Compare: Basic Transactional vs. Barnlund: both emphasize simultaneity, but Barnlund's model accounts for the multiple layers of cues we process during interaction. Use Barnlund when discussing how environment or cultural background influences face-to-face communication.


Developmental Models: Communication Over Time

These models view communication as an evolving spiral rather than a single event. Past interactions shape present communication, and skills develop through accumulated experience.

Dance's Helical Model

Frank Dance proposed that communication should be visualized as an expanding spiral (a helix). Communication starts narrow with simple exchanges and widens as understanding deepens.

  • Each interaction builds on previous ones, so you never communicate the same way twice. How you handled a conflict last time influences how you approach it now.
  • Relational dynamics evolve. Early conversations with a new friend differ fundamentally from exchanges years later, because you've built up shared context, inside jokes, and mutual understanding.
  • Context accumulates. The more history you share with someone, the more efficiently you can communicate. A single look across the room can carry meaning that would take paragraphs to explain to a stranger.

This model is particularly useful for explaining how long-term relationships develop richer, more nuanced communication patterns over time.


Quick Reference Table

ConceptBest Examples
Linear/One-Way TransmissionShannon-Weaver, Lasswell
Component AnalysisBerlo's SMCR, Westley-MacLean
Feedback and InteractionSchramm, Osgood-Schramm
Simultaneous ExchangeTransactional, Barnlund
Developmental/EvolutionaryDance's Helical
Mass Communication FocusLasswell, Westley-MacLean
Noise and BarriersShannon-Weaver
Shared Experience/CultureSchramm, Barnlund

Self-Check Questions

  1. Which two models both emphasize feedback but differ in whether communication has a clear starting point?

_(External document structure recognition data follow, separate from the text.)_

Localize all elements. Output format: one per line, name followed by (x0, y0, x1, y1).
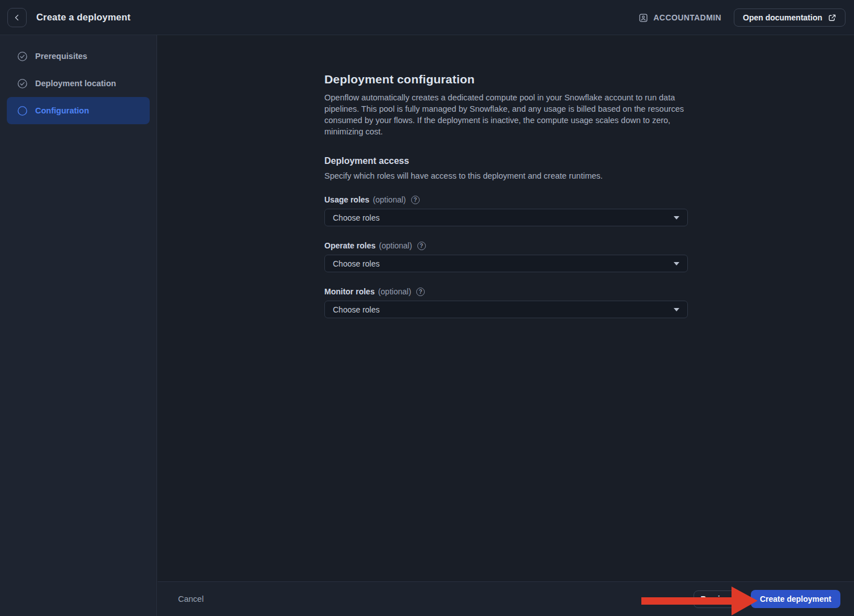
select-placeholder: Choose roles (333, 305, 380, 314)
check-circle-icon (17, 51, 28, 62)
page-title: Create a deployment (36, 12, 130, 23)
open-documentation-button[interactable]: Open documentation (734, 9, 845, 27)
sidebar-step-deployment-location[interactable]: Deployment location (7, 70, 150, 97)
optional-tag: (optional) (379, 241, 412, 250)
back-button[interactable] (7, 8, 27, 27)
wizard-footer: Cancel Previous Create deployment (158, 581, 854, 616)
select-placeholder: Choose roles (333, 213, 380, 222)
cancel-button[interactable]: Cancel (178, 594, 204, 604)
optional-tag: (optional) (378, 287, 411, 296)
help-icon[interactable] (417, 242, 426, 250)
usage-roles-field: Usage roles (optional) Choose roles (324, 195, 688, 226)
chevron-down-icon (674, 262, 679, 265)
usage-roles-select[interactable]: Choose roles (324, 209, 688, 226)
sidebar-step-prerequisites[interactable]: Prerequisites (7, 43, 150, 70)
check-circle-icon (17, 78, 28, 89)
main-panel: Deployment configuration Openflow automa… (158, 35, 854, 581)
select-placeholder: Choose roles (333, 259, 380, 268)
account-role-indicator[interactable]: ACCOUNTADMIN (639, 13, 721, 23)
wizard-steps-sidebar: Prerequisites Deployment location Config… (0, 35, 157, 616)
usage-roles-label: Usage roles (324, 195, 369, 204)
create-deployment-button[interactable]: Create deployment (751, 590, 840, 608)
external-link-icon (828, 14, 836, 22)
sidebar-step-label: Prerequisites (35, 52, 87, 61)
operate-roles-field: Operate roles (optional) Choose roles (324, 241, 688, 272)
account-role-label: ACCOUNTADMIN (653, 13, 721, 22)
monitor-roles-field: Monitor roles (optional) Choose roles (324, 287, 688, 318)
operate-roles-label: Operate roles (324, 241, 375, 250)
help-icon[interactable] (416, 288, 425, 296)
optional-tag: (optional) (373, 195, 405, 204)
chevron-down-icon (674, 308, 679, 311)
circle-icon (17, 106, 28, 116)
chevron-left-icon (13, 14, 21, 22)
user-badge-icon (639, 13, 648, 23)
section-title: Deployment configuration (324, 73, 688, 86)
chevron-down-icon (674, 216, 679, 220)
open-documentation-label: Open documentation (743, 13, 822, 22)
deployment-access-description: Specify which roles will have access to … (324, 171, 688, 180)
top-header: Create a deployment ACCOUNTADMIN Open do… (0, 0, 854, 35)
create-deployment-window: Create a deployment ACCOUNTADMIN Open do… (0, 0, 854, 616)
operate-roles-select[interactable]: Choose roles (324, 255, 688, 272)
monitor-roles-label: Monitor roles (324, 287, 375, 296)
monitor-roles-select[interactable]: Choose roles (324, 301, 688, 318)
sidebar-step-configuration[interactable]: Configuration (7, 97, 150, 124)
section-description: Openflow automatically creates a dedicat… (324, 92, 688, 137)
previous-button[interactable]: Previous (694, 590, 741, 608)
help-icon[interactable] (411, 196, 420, 204)
deployment-access-title: Deployment access (324, 156, 688, 166)
sidebar-step-label: Configuration (35, 106, 89, 115)
sidebar-step-label: Deployment location (35, 79, 116, 88)
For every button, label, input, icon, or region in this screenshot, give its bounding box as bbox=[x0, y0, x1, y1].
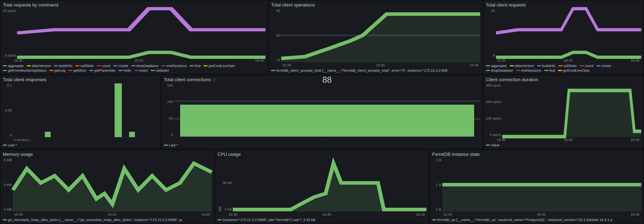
legend-label: insert bbox=[139, 69, 148, 73]
panel-memory-usage[interactable]: Memory usage 8 MB 6 MB 4 MB 16:30 16:35 … bbox=[1, 150, 214, 223]
legend[interactable]: ferretdb_up {__name__="ferretdb_up", bac… bbox=[432, 218, 641, 222]
swatch bbox=[510, 65, 514, 66]
plot[interactable] bbox=[442, 158, 641, 212]
y-axis: 2 B 1 B 0 B bbox=[432, 158, 442, 212]
legend-item[interactable]: getCmdLineOpts bbox=[558, 69, 590, 73]
legend-item[interactable]: ferretdb_up {__name__="ferretdb_up", bac… bbox=[432, 218, 612, 222]
legend[interactable]: Value bbox=[486, 143, 641, 147]
y-axis: 300 ops/s 200 ops/s 100 ops/s 0 ops/s bbox=[486, 83, 502, 137]
swatch bbox=[50, 70, 54, 71]
legend[interactable]: Last * bbox=[3, 143, 158, 147]
panel-total-client-operations[interactable]: Total client operations 90 80 70 16:30 1… bbox=[269, 1, 482, 74]
legend-item[interactable]: getParameter bbox=[89, 69, 116, 73]
legend[interactable]: aggregateatlasVersionbuildInfocollStatsc… bbox=[486, 64, 641, 73]
info-icon[interactable]: i bbox=[212, 78, 216, 82]
legend-item[interactable]: find bbox=[190, 64, 200, 68]
legend-item[interactable]: atlasVersion bbox=[510, 64, 534, 68]
legend-label: endSessions bbox=[521, 69, 541, 73]
legend-item[interactable]: Value bbox=[486, 143, 500, 147]
chart-area: 0.1 0.05 0 bbox=[3, 83, 158, 137]
panel-title: Memory usage bbox=[3, 152, 212, 157]
panel-total-client-responses[interactable]: Total client responses 0.1 0.05 0 # memb… bbox=[1, 75, 160, 149]
panel-title: Total client connections i bbox=[164, 77, 480, 82]
legend-item[interactable]: getCmdLineOpts bbox=[204, 64, 235, 68]
swatch bbox=[190, 65, 194, 66]
legend-label: collStats bbox=[80, 64, 94, 68]
plot[interactable] bbox=[502, 83, 641, 137]
panel-title: Total client operations bbox=[271, 2, 480, 8]
legend[interactable]: aggregateatlasVersionbuildInfocollStatsc… bbox=[3, 64, 266, 73]
legend-item[interactable]: aggregate bbox=[486, 64, 507, 68]
swatch bbox=[97, 65, 101, 66]
panel-title: FerretDB instance state bbox=[432, 152, 641, 157]
panel-total-client-requests[interactable]: Total client requests 20 0 16:30 16:35 1… bbox=[484, 1, 644, 74]
panel-title: CPU usage bbox=[218, 152, 426, 157]
svg-marker-8 bbox=[502, 90, 641, 137]
legend-item[interactable]: getMore bbox=[68, 69, 86, 73]
legend-item[interactable]: hello bbox=[119, 69, 131, 73]
legend-item[interactable]: count bbox=[580, 64, 593, 68]
legend-item[interactable]: insert bbox=[134, 69, 148, 73]
panel-ferretdb-instance-state[interactable]: FerretDB instance state 2 B 1 B 0 B 16:3… bbox=[430, 150, 643, 223]
swatch bbox=[218, 219, 222, 220]
swatch bbox=[151, 70, 155, 71]
panel-total-client-connections[interactable]: Total client connections i 150 100 50 0 … bbox=[162, 75, 482, 149]
legend[interactable]: {instance="172.21.0.2:8088", job="ferret… bbox=[218, 218, 426, 222]
chart-area: 90 80 70 bbox=[271, 9, 480, 62]
legend-item[interactable]: aggregate bbox=[3, 64, 24, 68]
legend-label: atlasVersion bbox=[32, 64, 51, 68]
legend-label: getLog bbox=[54, 69, 65, 73]
legend-label: getCmdLineOpts bbox=[563, 69, 590, 73]
svg-marker-12 bbox=[442, 185, 641, 211]
legend[interactable]: go_memstats_heap_alloc_bytes {__name__="… bbox=[3, 218, 212, 222]
legend-item[interactable]: find bbox=[544, 69, 555, 73]
legend-label: buildInfo bbox=[542, 64, 556, 68]
swatch bbox=[596, 65, 600, 66]
legend-item[interactable]: Last * bbox=[3, 143, 17, 147]
legend-item[interactable]: count bbox=[97, 64, 110, 68]
legend[interactable]: Last * bbox=[164, 143, 480, 147]
legend-item[interactable]: create bbox=[114, 64, 128, 68]
panel-total-requests-by-command[interactable]: Total requests by command 20 ops/s 0 ops… bbox=[1, 1, 268, 74]
plot[interactable]: 88 bbox=[174, 83, 480, 137]
legend-label: create bbox=[602, 64, 611, 68]
plot[interactable] bbox=[496, 9, 641, 57]
plot[interactable] bbox=[17, 9, 266, 57]
swatch bbox=[3, 65, 7, 66]
panel-cpu-usage[interactable]: CPU usage MB 50 kB 0 kB 16:30 16:35 16:4… bbox=[215, 150, 428, 223]
legend-item[interactable]: go_memstats_heap_alloc_bytes {__name__="… bbox=[3, 218, 182, 222]
legend-item[interactable]: isMaster bbox=[151, 69, 169, 73]
legend-item[interactable]: {instance="172.21.0.2:8088", job="ferret… bbox=[218, 218, 315, 222]
legend-item[interactable]: endSessions bbox=[516, 69, 541, 73]
legend-item[interactable]: collStats bbox=[558, 64, 577, 68]
swatch bbox=[558, 65, 562, 66]
legend-item[interactable]: buildInfo bbox=[537, 64, 556, 68]
legend-item[interactable]: atlasVersion bbox=[27, 64, 51, 68]
legend-label: dropDatabase bbox=[136, 64, 158, 68]
swatch bbox=[537, 65, 541, 66]
plot[interactable] bbox=[13, 83, 158, 137]
plot[interactable] bbox=[13, 158, 212, 212]
legend-label: endSessions bbox=[166, 64, 186, 68]
panel-client-connection-duration[interactable]: Client connection duration 300 ops/s 200… bbox=[484, 75, 644, 149]
legend-item[interactable]: buildInfo bbox=[54, 64, 72, 68]
legend-item[interactable]: getLog bbox=[50, 69, 65, 73]
y-axis: 50 kB 0 kB bbox=[223, 158, 233, 212]
plot[interactable] bbox=[233, 158, 426, 212]
legend-item[interactable]: endSessions bbox=[162, 64, 186, 68]
legend-item[interactable]: dropDatabase bbox=[132, 64, 158, 68]
plot[interactable] bbox=[281, 9, 480, 62]
swatch bbox=[204, 65, 208, 66]
legend-item[interactable]: ferretdb_client_accepts_total {__name__=… bbox=[271, 69, 448, 73]
legend-item[interactable]: dropDatabase bbox=[486, 69, 513, 73]
legend-label: count bbox=[585, 64, 593, 68]
legend-label: aggregate bbox=[491, 64, 507, 68]
panel-title: Total client requests bbox=[486, 2, 641, 8]
legend[interactable]: ferretdb_client_accepts_total {__name__=… bbox=[271, 69, 480, 73]
legend-item[interactable]: collStats bbox=[75, 64, 94, 68]
legend-item[interactable]: create bbox=[596, 64, 611, 68]
y-axis: 20 ops/s 0 ops/s bbox=[3, 9, 17, 57]
swatch bbox=[3, 70, 7, 71]
legend-item[interactable]: getFreeMonitoringStatus bbox=[3, 69, 46, 73]
legend-item[interactable]: Last * bbox=[164, 143, 178, 147]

What's the key distinction between them?

  2. A student sends an email to a professor, but the professor misinterprets the tone as rude due to cultural differences. Which model best explains this breakdown, and why?

  3. Compare and contrast Lasswell's Model with Shannon-Weaver: How do their purposes differ even though both are linear?

  4. If a question asks you to explain how a 20-year friendship communicates differently than new acquaintances, which model provides the best framework? What specific concept would you emphasize?

  5. You're watching a heated debate where both participants are simultaneously speaking, reading body language, and adjusting their arguments in real time. Which model category best captures this, and what would Barnlund's version add that the basic version doesn't?